The governor of Iran's Central Bank (CBI) said November 10 that soon measures and terms will be announced to facilitate the return of hard currencies to the country earned by exporters.
In recent months and following the establishment of a secondary forex market to meet Iran's demand for imported goods, the country has been struggling with the exporters who are reluctant to return the foreign currencies they earned to the local market.
Despite demands and even threats tabled by President Hassan Rouhani's Administration in recent months, many exporters, including petrochemical products, basic and colorful metals (?) exporters have refrained to return their forex to the secondary market.

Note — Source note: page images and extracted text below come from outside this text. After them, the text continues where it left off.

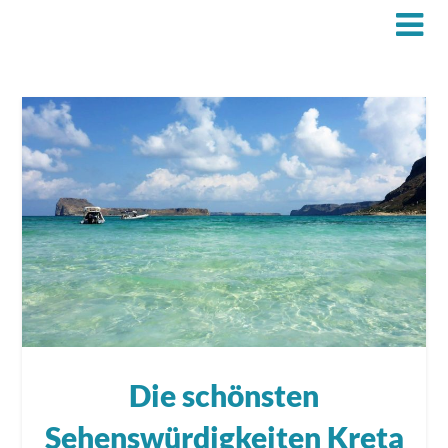
Die schönsten
Sehenswürdigkeiten Kreta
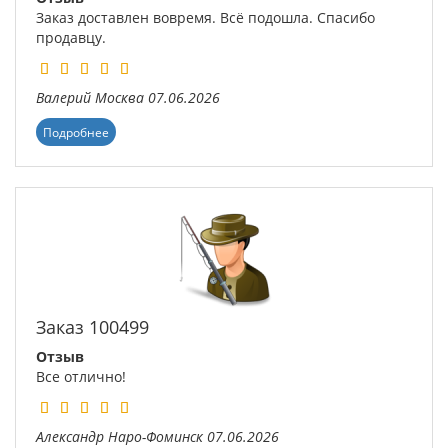
Заказ доставлен вовремя. Всё подошла. Спасибо
продавцу.
Валерий
Москва
07.06.2026
Подробнее
Заказ 100499
Отзыв
Все отлично!
Александр
Наро-Фоминск
07.06.2026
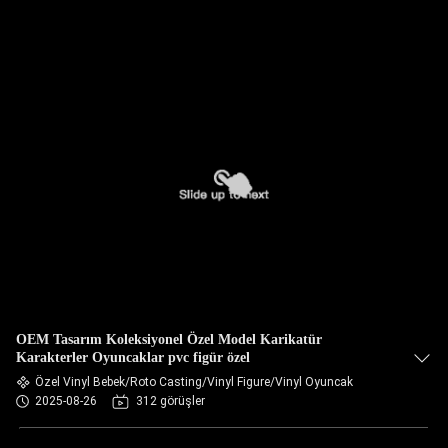
OEM Tasarım Koleksiyonel Özel Model Karikatür
Karakterler Oyuncaklar pvc figür özel
Özel Vinyl Bebek/Roto Casting/Vinyl Figure/Vinyl Oyuncak
2025-08-26
312 görüşler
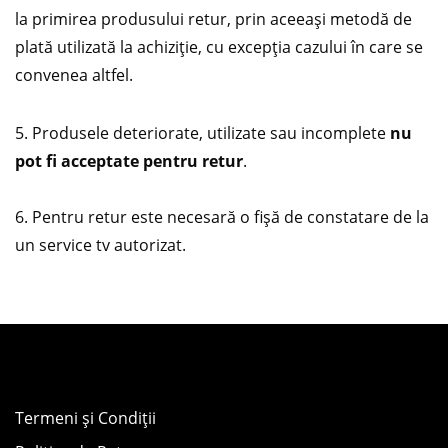
la primirea produsului retur, prin aceeași metodă de
plată utilizată la achiziție, cu excepția cazului în care se
convenea altfel.
5. Produsele deteriorate, utilizate sau incomplete
nu
pot fi acceptate pentru retur
.
6. Pentru retur este necesară o fișă de constatare de la
un service tv autorizat.
Termeni și Condiții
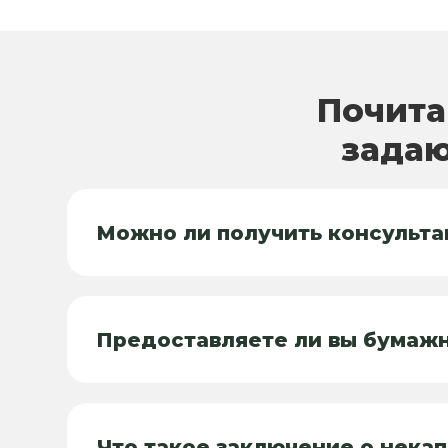
Почита
задаю
Можно ли получить консульт
Предоставляете ли вы бумаж
Что такое заключение о нека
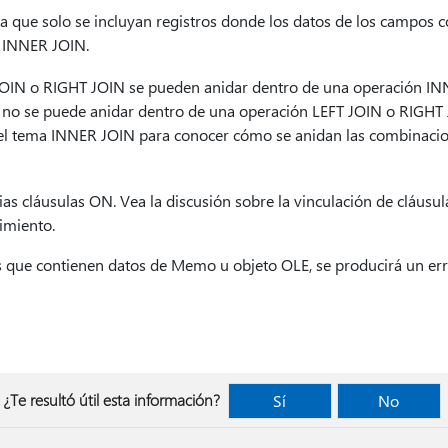
la que solo se incluyan registros donde los datos de los campos
 INNER JOIN.
JOIN o RIGHT JOIN se pueden anidar dentro de una operación IN
no se puede anidar dentro de una operación LEFT JOIN o RIGHT J
el tema INNER JOIN para conocer cómo se anidan las combinacio
ias cláusulas ON. Vea la discusión sobre la vinculación de cláus
imiento.
 que contienen datos de Memo u objeto OLE, se producirá un err
¿Te resultó útil esta información?
Sí
No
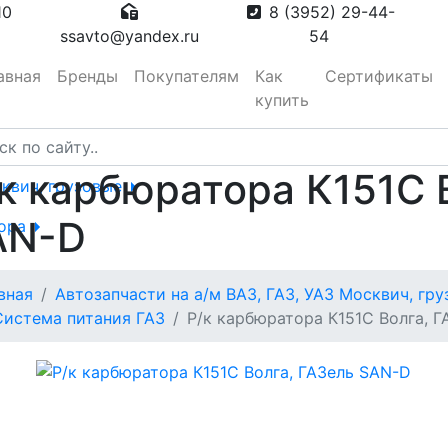
10
8 (3952) 29-44-
ssavto@yandex.ru
54
авная
Бренды
Покупателям
Как
Сертификаты
купить
к карбюратора К151С 
сквич, грузовые
AN-D
тора
вная
Автозапчасти на а/м ВАЗ, ГАЗ, УАЗ Москвич, гр
вотуманные,
Система питания ГАЗ
Р/к карбюратора К151С Волга, 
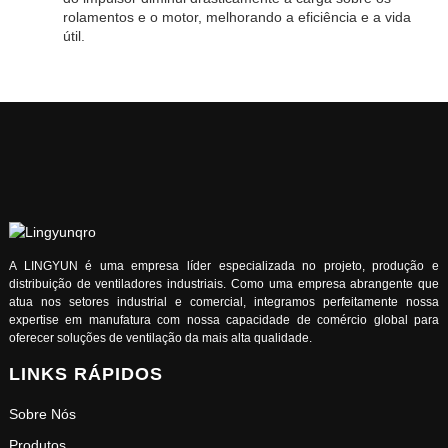
rolamentos e o motor, melhorando a eficiência e a vida
útil.
A LINGYUN é uma empresa líder especializada no projeto, produção e
distribuição de ventiladores industriais. Como uma empresa abrangente que
atua nos setores industrial e comercial, integramos perfeitamente nossa
expertise em manufatura com nossa capacidade de comércio global para
oferecer soluções de ventilação da mais alta qualidade.
LINKS RÁPIDOS
Sobre Nós
Produtos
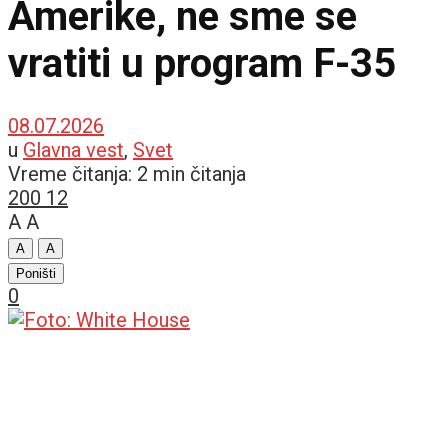
Amerike, ne sme se
vratiti u program F-35
08.07.2026
u
Glavna vest
,
Svet
Vreme čitanja: 2 min čitanja
200
12
A
A
A
A
Poništi
0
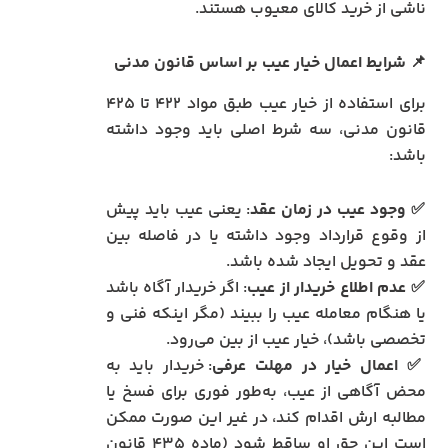
ناشی از خرید کالای معیوب هستند.
📌
شرایط اعمال خیار عیب بر اساس قانون مدنی
برای استفاده از خیار عیب طبق مواد ۴۲۲ تا ۴۲۵
قانون مدنی، سه شرط اصلی باید وجود داشته
باشد:
✅
وجود عیب در زمان عقد
: یعنی عیب باید پیش
از وقوع قرارداد وجود داشته یا در فاصله بین
عقد و تحویل ایجاد شده باشد.
✅
عدم اطلاع خریدار از عیب
: اگر خریدار آگاه باشد
یا هنگام معامله عیب را ببیند (مگر اینکه فنی و
تخصصی باشد)، خیار عیب از بین می‌رود.
✅
اعمال خیار در مهلت عرفی
: خریدار باید به
محض آگاهی از عیب، به‌طور فوری برای فسخ یا
مطالبه ارش اقدام کند، در غیر این صورت ممکن
است این حق او ساقط شود (ماده ۴۳۵ قانون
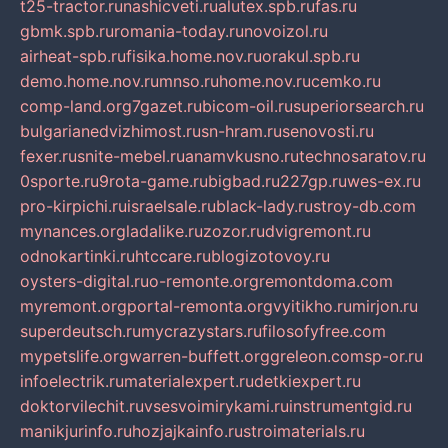
t25-tractor.ru
nashicveti.ru
alutex.spb.ru
fas.ru
gbmk.spb.ru
romania-today.ru
novoizol.ru
airheat-spb.ru
fisika.home.nov.ru
orakul.spb.ru
demo.home.nov.ru
mnso.ru
home.nov.ru
cemko.ru
comp-land.org
7gazet.ru
bicom-oil.ru
superiorsearch.ru
bulgarianedvizhimost.ru
sn-hram.ru
senovosti.ru
fexer.ru
snite-mebel.ru
anamvkusno.ru
technosaratov.ru
0sporte.ru
9rota-game.ru
bigbad.ru
227gp.ru
wes-ex.ru
pro-kirpichi.ru
israelsale.ru
black-lady.ru
stroy-db.com
mynances.org
ladalike.ru
zozor.ru
dvigremont.ru
odnokartinki.ru
htccare.ru
blogizotovoy.ru
oysters-digital.ru
o-remonte.org
remontdoma.com
myremont.org
portal-remonta.org
vyitikho.ru
mirjon.ru
superdeutsch.ru
mycrazystars.ru
filosofyfree.com
mypetslife.org
warren-buffett.org
greleon.com
sp-or.ru
infoelectrik.ru
materialexpert.ru
detkiexpert.ru
doktorvilechit.ru
vsesvoimirykami.ru
instrumentgid.ru
manikjurinfo.ru
hozjajkainfo.ru
stroimaterials.ru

Meanwhile, the central bank chief Abdolnasser Hemmati put Iran’s export of non-oil commodities in the first seven months of the current Iranian year (March 21 – Sep. 21) at $27 billion, showing a considerable 13 percent hike as compared to the last year’s corresponding period.

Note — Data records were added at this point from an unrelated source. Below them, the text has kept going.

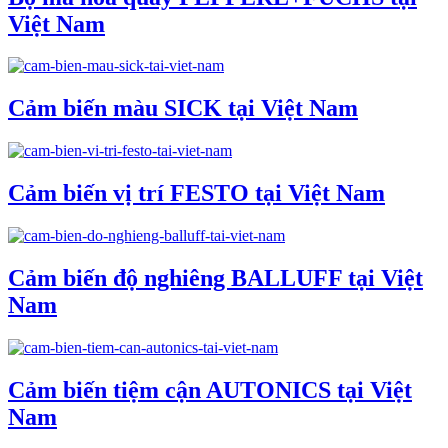
Việt Nam
Cảm biến màu SICK tại Việt Nam
Cảm biến vị trí FESTO tại Việt Nam
Cảm biến độ nghiêng BALLUFF tại Việt
Nam
Cảm biến tiệm cận AUTONICS tại Việt
Nam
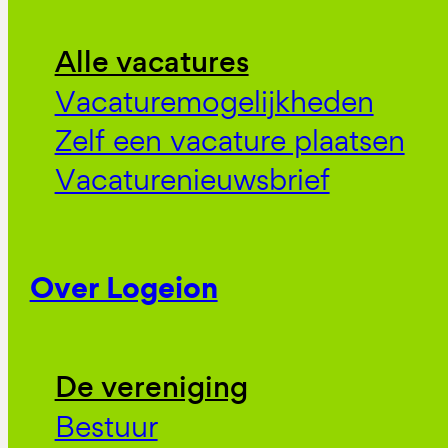
Alle vacatures
Vacaturemogelijkheden
Zelf een vacature plaatsen
Vacaturenieuwsbrief
Over Logeion
De vereniging
Bestuur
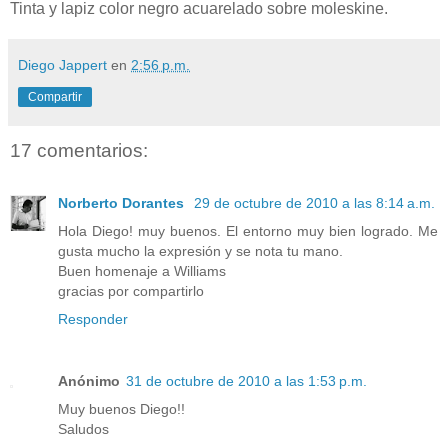
Tinta y lapiz color negro acuarelado sobre moleskine.
Diego Jappert
en
2:56 p.m.
Compartir
17 comentarios:
Norberto Dorantes
29 de octubre de 2010 a las 8:14 a.m.
Hola Diego! muy buenos. El entorno muy bien logrado. Me
gusta mucho la expresión y se nota tu mano.
Buen homenaje a Williams
gracias por compartirlo
Responder
Anónimo
31 de octubre de 2010 a las 1:53 p.m.
Muy buenos Diego!!
Saludos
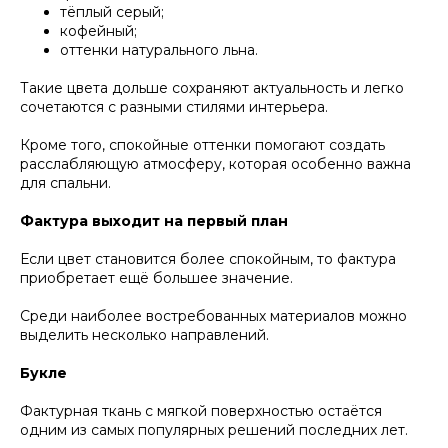
тёплый серый;
кофейный;
оттенки натурального льна.
Такие цвета дольше сохраняют актуальность и легко
сочетаются с разными стилями интерьера.
Кроме того, спокойные оттенки помогают создать
расслабляющую атмосферу, которая особенно важна
для спальни.
Фактура выходит на первый план
Если цвет становится более спокойным, то фактура
приобретает ещё большее значение.
Среди наиболее востребованных материалов можно
выделить несколько направлений.
Букле
Фактурная ткань с мягкой поверхностью остаётся
одним из самых популярных решений последних лет.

During the same period, Hemmati said that $10 billion was allocated to procuring necessary imported goods, including medicine and medical equipment.
In the meantime, Hemmati insisted that CBI has been focused mainly on stabilizing the foreign-exchange market over the past few weeks through promoting Iran’s national currency, rial.
Since the beginning of the year, Iran's currency has been devalued five-fold against the U.S. dollar and other major currencies.
“The Central Bank of Iran has developed various plans to cope with the worst-case scenarios after the second round of the US sanctions came into effect. Meanwhile, we have managed to build up our foreign exchange reserves over the past months,” state-run Mehr News Agency (MNA) cited Hemmati, as saying.